-- What you are asked to do --
Copying rule for the data below: pictures stay out, and only the lines from the one with "December 2021" down to the one with "last valued at", inclusive, are repeated exactly.

+ + + + +

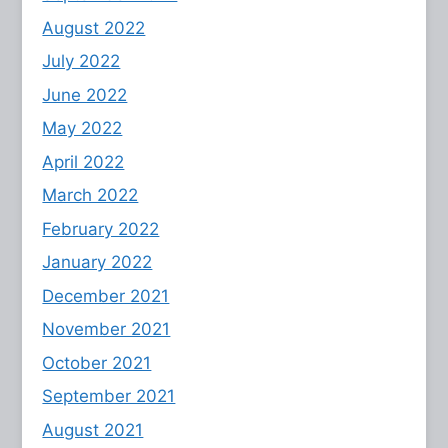
August 2022
July 2022
June 2022
May 2022
April 2022
March 2022
February 2022
January 2022
December 2021
November 2021
October 2021
September 2021
August 2021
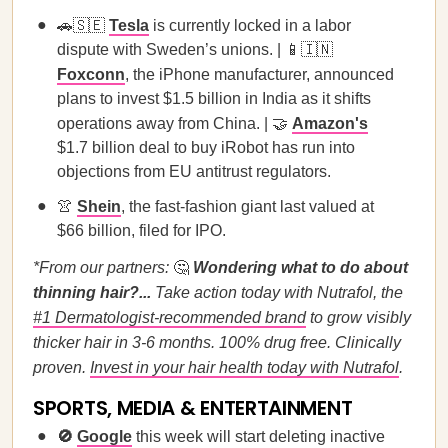
🚗🇸🇪
Tesla
is currently locked in a labor
dispute with Sweden’s unions. | 📱🇮🇳
Foxconn
, the iPhone manufacturer, announced
plans to invest $1.5 billion in India as it shifts
operations away from China. | 🤝
Amazon's
$1.7 billion deal to buy iRobot has run into
objections from EU antitrust regulators.
👚
Shein
, the fast-fashion giant last valued at
$66 billion, filed for IPO.
*From our partners:
🤔
Wondering what to do about
thinning hair?...
Take action today with Nutrafol, the
#1 Dermatologist-recommended brand
to grow visibly
thicker hair in 3-6 months. 100% drug free. Clinically
proven.
Invest in your hair health today with Nutrafol
.
SPORTS, MEDIA & ENTERTAINMENT
🚫
Google
this week will start deleting inactive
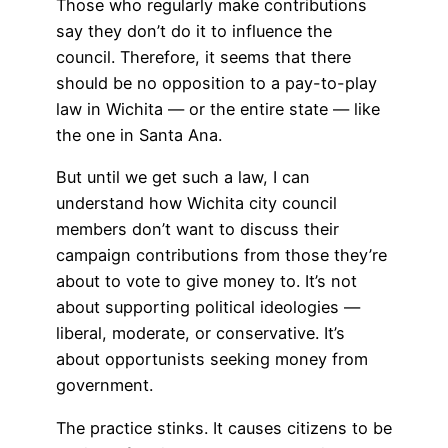
Those who regularly make contributions
say they don’t do it to influence the
council. Therefore, it seems that there
should be no opposition to a pay-to-play
law in Wichita — or the entire state — like
the one in Santa Ana.
But until we get such a law, I can
understand how Wichita city council
members don’t want to discuss their
campaign contributions from those they’re
about to vote to give money to. It’s not
about supporting political ideologies —
liberal, moderate, or conservative. It’s
about opportunists seeking money from
government.
The practice stinks. It causes citizens to be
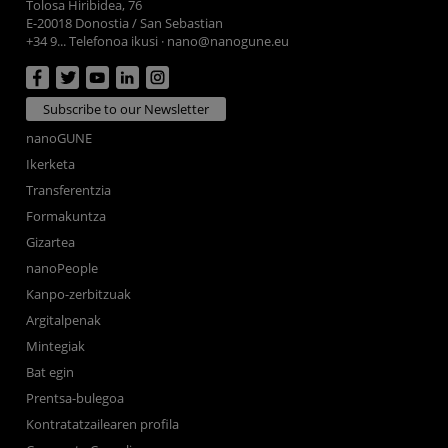
Tolosa Hiribidea, 76
E-20018 Donostia / San Sebastian
+34 9... Telefonoa ikusi
·
nano@nanogune.eu
Subscribe to our Newsletter
nanoGUNE
Ikerketa
Transferentzia
Formakuntza
Gizartea
nanoPeople
Kanpo-zerbitzuak
Argitalpenak
Mintegiak
Bat egin
Prentsa-bulegoa
Kontratatzailearen profila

+ + + + +

-- Result of this task --
December 2021
November 2021
October 2021
September 2021
August 2021
🚗🇸🇪
Tesla
is currently locked in a labor
dispute with Sweden’s unions. | 📱🇮🇳
Foxconn
, the iPhone manufacturer, announced
plans to invest $1.5 billion in India as it shifts
operations away from China. | 🤝
Amazon's
$1.7 billion deal to buy iRobot has run into
objections from EU antitrust regulators.
👚
Shein
, the fast-fashion giant last valued at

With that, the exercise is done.